Here is the gist of the 1-6 Method: Perform a maximum single repetition (1RM), rest, and then perform the remainder of the exercise using as much weight as you can for 6 reps (6RM). The rest period is 3-10 minutes; however, if you choose to perform supersets, you would spend less time passively resting.
As an example, let’s say you can incline press 220 pounds for 6 reps and 265 for 1 rep. If you perform that 1RM four minutes before a 6RM, you will probably be able to use 225-230 pounds.
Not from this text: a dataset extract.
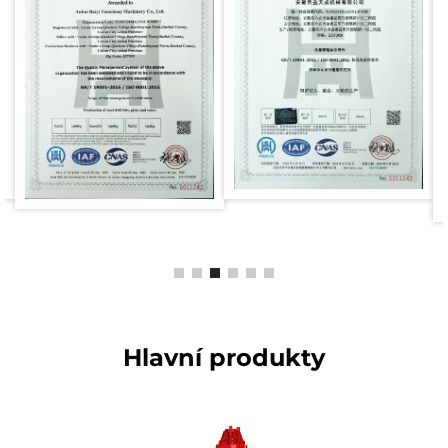
Hlavní produkty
In fact, you’ll find that you will use more weight on the second and third 6RM series (i.e., waves) in that workout as follows:
Sample Incline Bench Press Workout, 1-6 Method
Set 1: 1 rep with 265 pounds
Set 2: 6 reps with 220 pounds
Set 3: 1 rep with 270 pounds
Set 4: 6 reps with 225 pounds
Set 5: 1 rep with 272.5 pounds
Set 6: 6 reps with 230 pounds
To show you how to use the 1-6 Method with supersets to reduce the time of passive rest, here is an example of a leg workout with the first superset using the 1-6 Method:
Sample Leg Workout, 1-6 Method
A1. Back Squat, (1,6,1,6,1,6), 50X0, rest 120 seconds
A2. Lying Leg Curl, Feet Neutral, (1,6,1,6,1,6), 50X0, rest 120 seconds
B1. Barbell Lunge, 4 x 6-8, 40X1, rest 120 seconds
B2. Romanian Deadlift, 4 x 6-8, 40X1, rest 120 seconds
When designing your 1-6 Method workouts, consider that the goal of this routine is to promote large increases in strength and in the cross-sectional area of the high-threshold motor units. As such, you should use it primarily with exercises that use large muscle groups, such as squats and presses. Also, because you’re going to be doing a series of 1RM lifts, it’s imperative that you warm up. The warm-up should always consist of doing reps with the first pair of the exercises listed in the workout. If you’ve warmed up properly, there’s very little need to warm up for the second pair. Using the workout example above, your squat warm-up might be 5 reps x 135 pounds, then 3 x 185, then 2 x 225, before you start the working sets.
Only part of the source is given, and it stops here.